On Saturday, the last day of the festival, the audience will have the opportunity to see the live-action short White People by the director Našek Križnar from 1970, followed by the full-length documentary Pumpkin on the Hot Roof of the World by the directors Nejc Saje and Jeffrey Young. The film is an inspiring portrait of the extraordinary poet Tomaž Šalamun, who lived for art and tirelessly kept lighting the spark of creativity in others. For more than fifty years, he was fully committed to his art, sometimes at a high price. His verse, charisma, and heartfelt support for poets made him revered all around the world, especially in the United States of America, but his private life was marked by many struggles and refusals to compromise. In 2019, the film received the Vesna Award for Special Achievements at the Festival of Slovenian Film.

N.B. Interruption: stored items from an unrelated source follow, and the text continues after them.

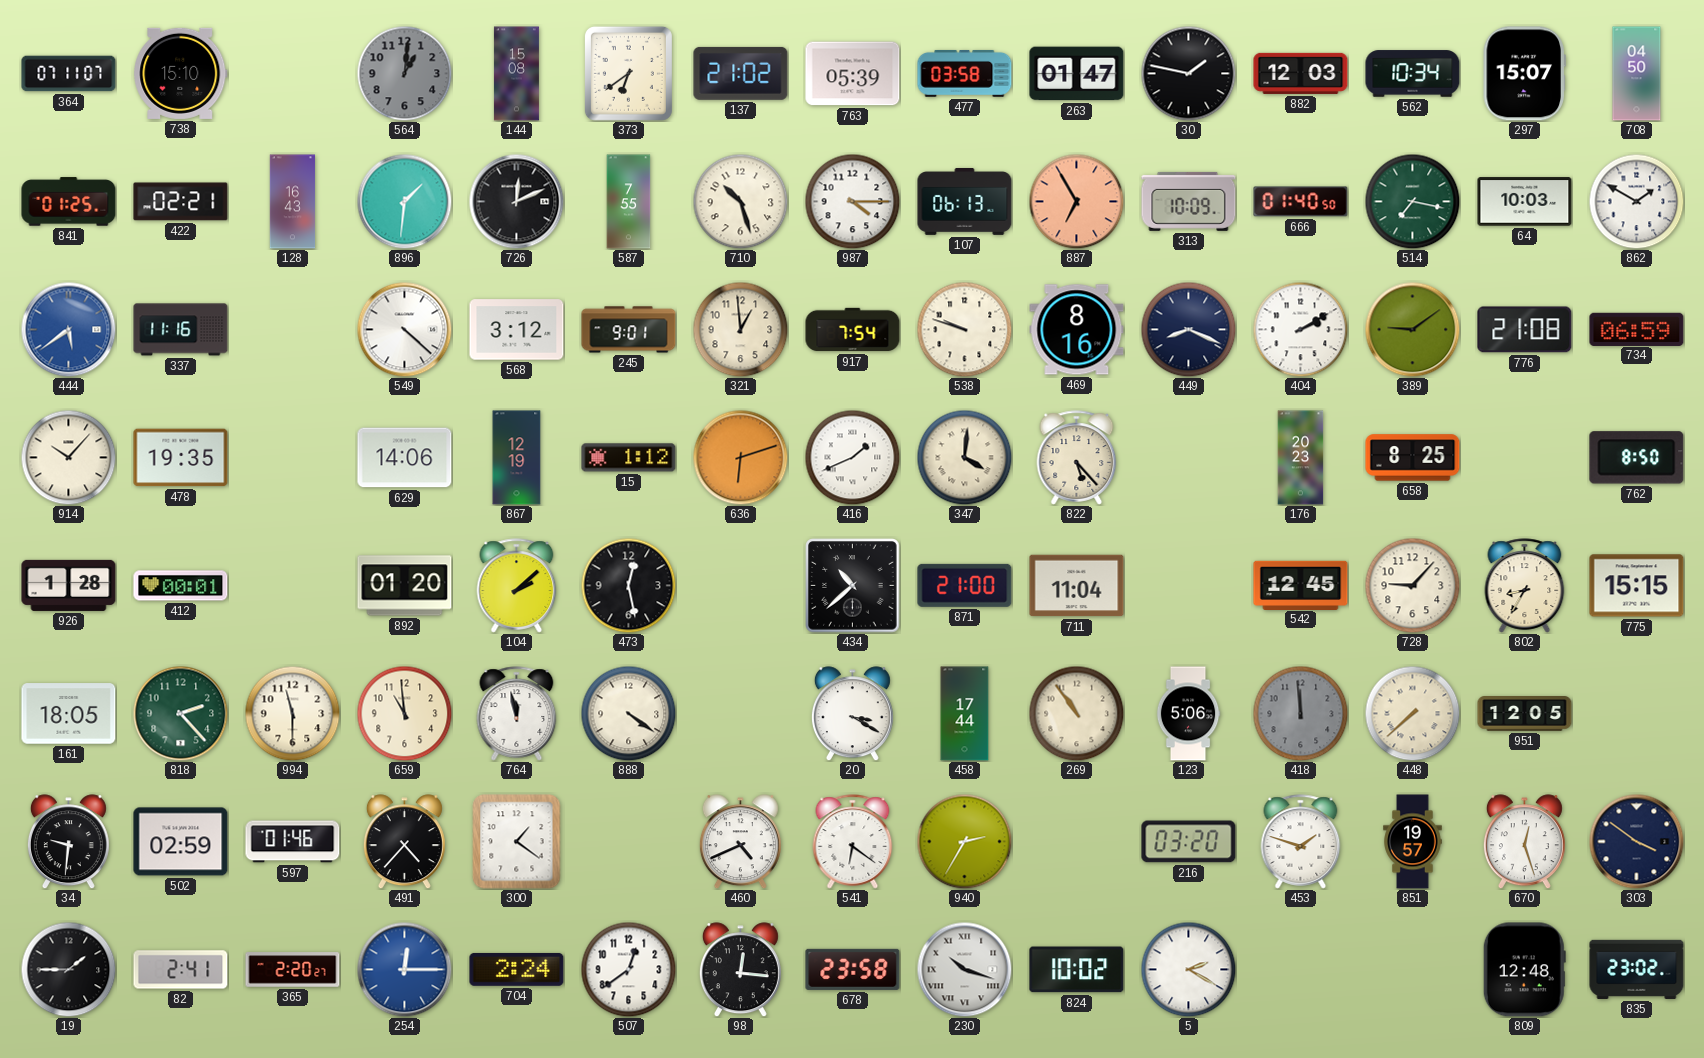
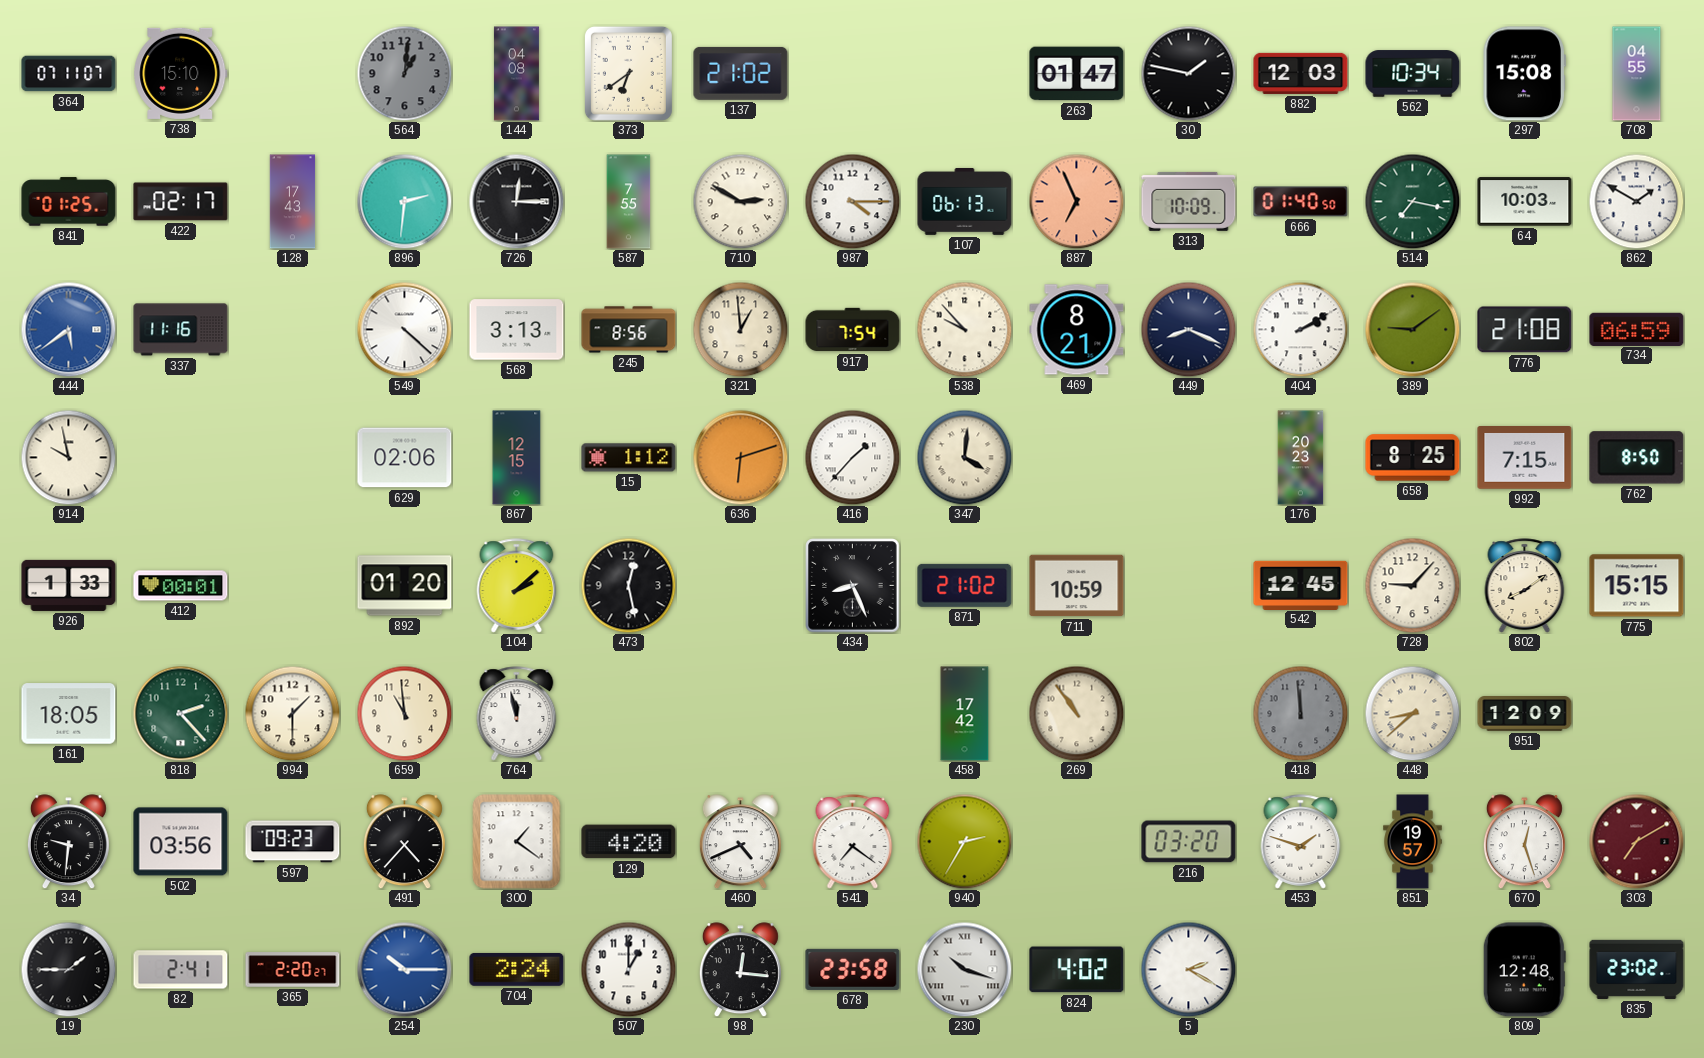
144: 15:08 -> 04:08
763: 05:39 -> none
477: 03:58 -> none
297: 15:07 -> 15:08
708: 04:50 -> 04:55
422: 02:21 -> 02:17
128: 16:43 -> 17:43
896: 1:31 -> 2:31
726: 12:11 -> 12:15
710: 10:27 -> 2:50
887: 6:55 -> 6:56
568: 3:12 -> 3:13
245: 9:01 -> 8:56
538: 9:48 -> 9:53
469: 8:16 -> 8:21
914: 10:07 -> 9:58
478: 19:35 -> none
629: 14:06 -> 02:06
867: 12:19 -> 12:15
416: 1:41 -> 1:37
822: 5:23 -> none
992: none -> 7:15
926: 1:28 -> 1:33
434: 10:38 -> 8:26
871: 21:00 -> 21:02
711: 11:04 -> 10:59
802: 8:35 -> 8:09
994: 11:30 -> 1:30
888: 4:21 -> none
20: 3:20 -> none
458: 17:44 -> 17:42
123: 5:06 -> none
448: 7:38 -> 8:38
951: 12:05 -> 12:09
502: 02:59 -> 03:56
597: 01:46 -> 09:23
129: none -> 4:20
541: 6:21 -> 7:21
303: 3:51 -> 7:10
303 dial: navy -> burgundy
254: 12:15 -> 10:15
507: 12:39 -> 1:00
824: 10:02 -> 4:02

At 8 p.m., the live-action short ’91 by the director Luka Štigl and the feature film Deadlock by the director Vinko Möderndorfer will be screened. Deadlock had its world premiere in the main competition programme of the 49th International Film Festival FEST in Belgrade. It tells the story of an encounter between two married couples from the opposite ends of the social scale, which, at first glance, seem to have nothing in common. However, an accident and a tragic event bring these people together fatefully in a single night and most likely until the rest of their lives. Starring Mirjam Korbar, who won the “Tree of Love” Award for Best Actress at the 15th Mostar Film Festival, Peter Musevski, Uroš Fürst, and Barbara Cerar. Co-starring Ivo Ban, Klemen Kovačič, Mila Fürst, Benjamin Krnetić, Igor Žužek, Branko Završan, and others.
Even before the official beginning of the Days of Slovenian Film in Belgrade – on Monday, 6 December – it was possible to watch the following experimental documentary shorts: You Can’t Automate Me by Katarina Jazbec, Swan by Evelin Bizjak, Neja Rakušček, Monika Rusak, Ružica Anja Tadić, and Tjaša Tomc, Workers Are Leaving the Factory by Neja Tomšič, Framing Sutherland by Matjaž Jamnik and Gaja Naja Rojec, Ash Dust by Aljoša Nikolič, and Intrusion by Matevž Jerman and Niko Novak. At 8 p.m., the live-action shorts Sudden Gust of Wind by Davor Kral, Autumn Hay by Lana Bregar, and ’91 by Luka Štigl were screened.
The Days of Slovenian Film are organised by the Sava Society (association of Slovenians in Belgrade) and sponsored by the Ministry of Culture and Information of the Republic of Serbia, the Office of the Government of the Republic of Slovenia for Slovenians Abroad, the Ministry of Foreign Affairs of the Republic of Slovenia, the National Council of the Slovenian National Minority, the Slovenian Film Centre, and the Yugoslav Cinematheque.